Découvrez le travail contemporain de Daniel Atilano
My website: daniel-atilano.com
Instagram: @daniel_atilano__
My theme, or what inspires me, is concordance. It is a question of reciprocity towards myself to the extent that each drawing brings my personal growth into relevance. Through them I educate myself and this is how I have managed to identify habits that prevented me from grasping myself in a more transparent way. Habits that hinder, habits that repress and whose good intentions do not correspond to those of my body, to which my actions seek to correspond. The echo of my voice bounces back inside me and it is its patience, sympathy, and honesty that guide me when I draw.
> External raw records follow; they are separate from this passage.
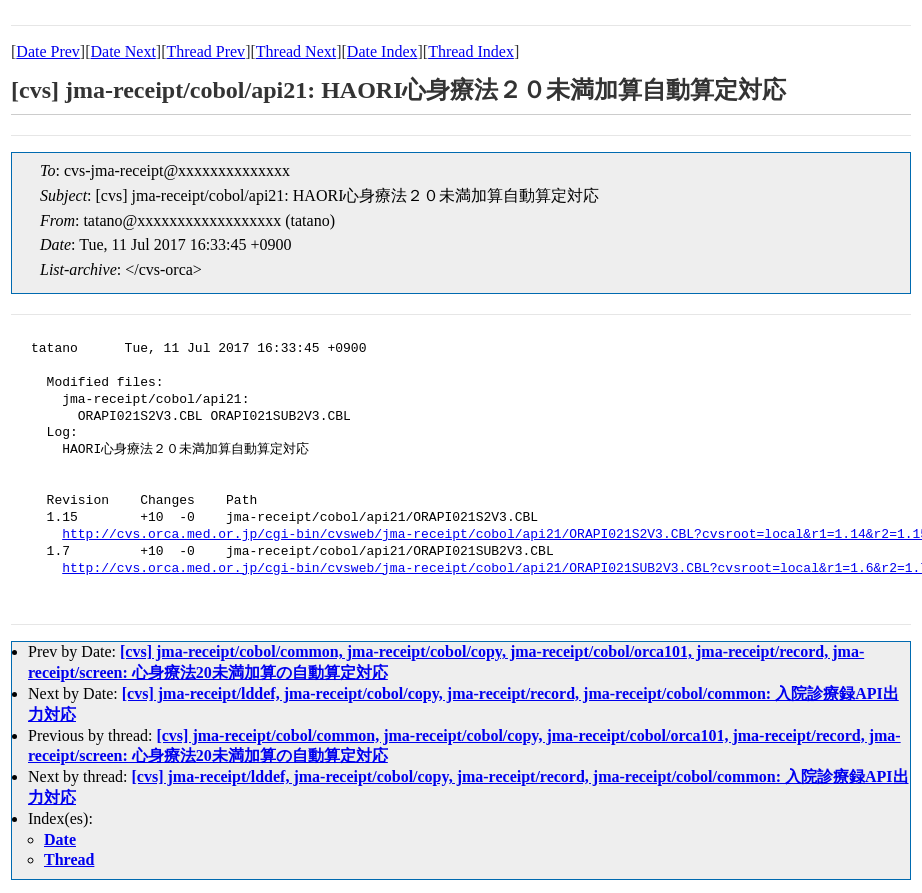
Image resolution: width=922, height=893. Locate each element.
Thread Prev (205, 51)
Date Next (123, 51)
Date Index (382, 51)
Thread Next (296, 51)
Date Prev (48, 51)
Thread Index (471, 51)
In technical terms, it is about being more comfortable in my gestures. Perhaps this is how an author or artist shapes his style?
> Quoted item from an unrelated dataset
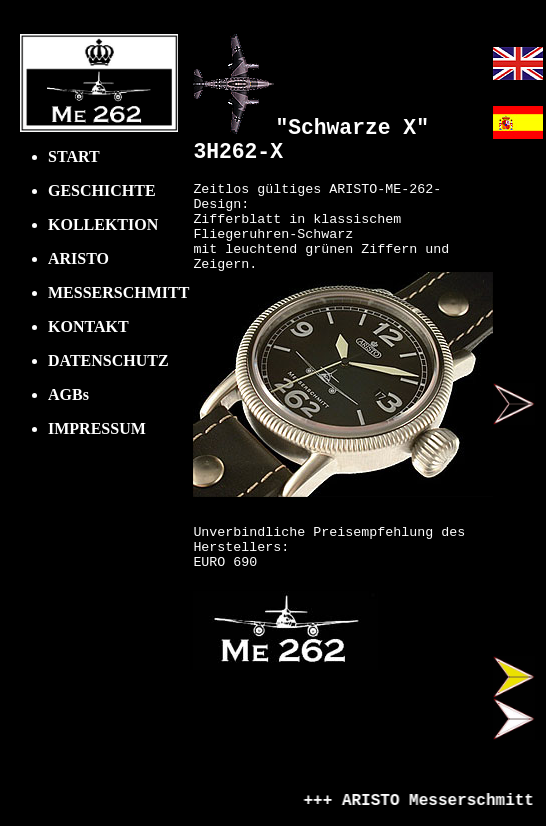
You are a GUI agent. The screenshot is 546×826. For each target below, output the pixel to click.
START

The more I correspond to myself, the more transparent I will be to the world. To the extent that I cultivate my visual dialogue, I give it soil for my voice to grow, the voice with which I want to speak and with which I want to be heard. Such adequacy could be confused with a purpose; However, I do not draw in order to achieve something. Like a snake that bites its tail, I will continue to draw, because the moment will never come when one of my drawings will seize me definitively. It is a question of a training that claims my presence here and now in everything I do.
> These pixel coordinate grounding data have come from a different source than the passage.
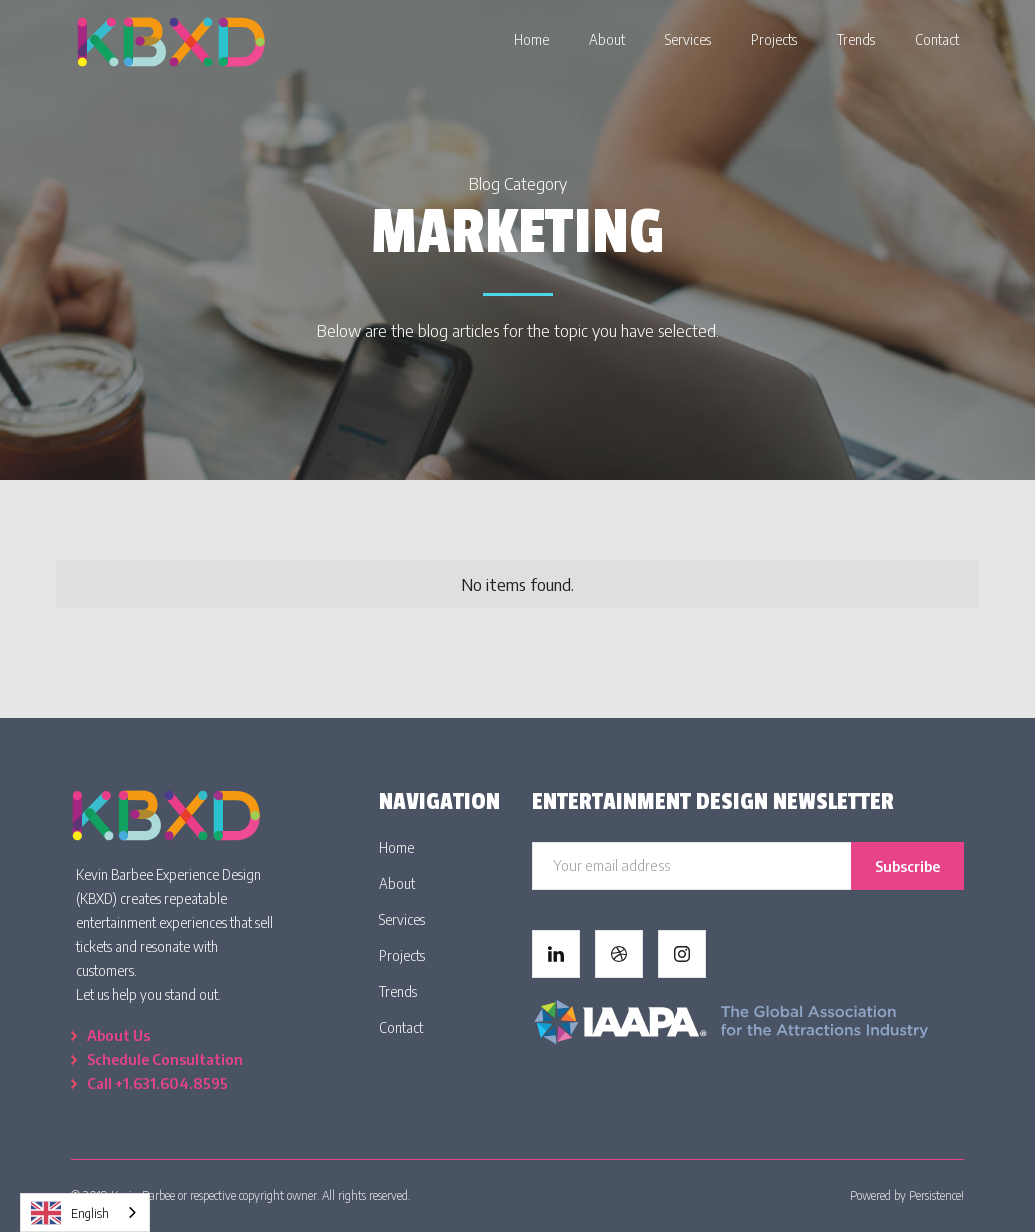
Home (396, 847)
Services (402, 919)
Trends (398, 991)
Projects (402, 955)
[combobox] (85, 1212)
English (70, 1213)
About (397, 883)
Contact (401, 1027)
I am Daniel Atilano and I come from Mexico City where I graduated as a computer engineer. Instead of only aiming at engineering and in order not to leave other human dimensions unexplored, I decided to go to Paris to continue my studies in philosophy. In Mexico City, I followed both disciplines in parallel. Here, however, by presenting myself as an artist I highlight a very fundamental aspect for me, knowing that I have been drawing since I was very young. All the notebooks dedicated to my academic training with scribbles on the sides and in the corners are witnesses to it. Fortunately, I have been drawing on a whole sheet of paper for a long time. It is only now that I claim drawing as a constitutive form of my daily life.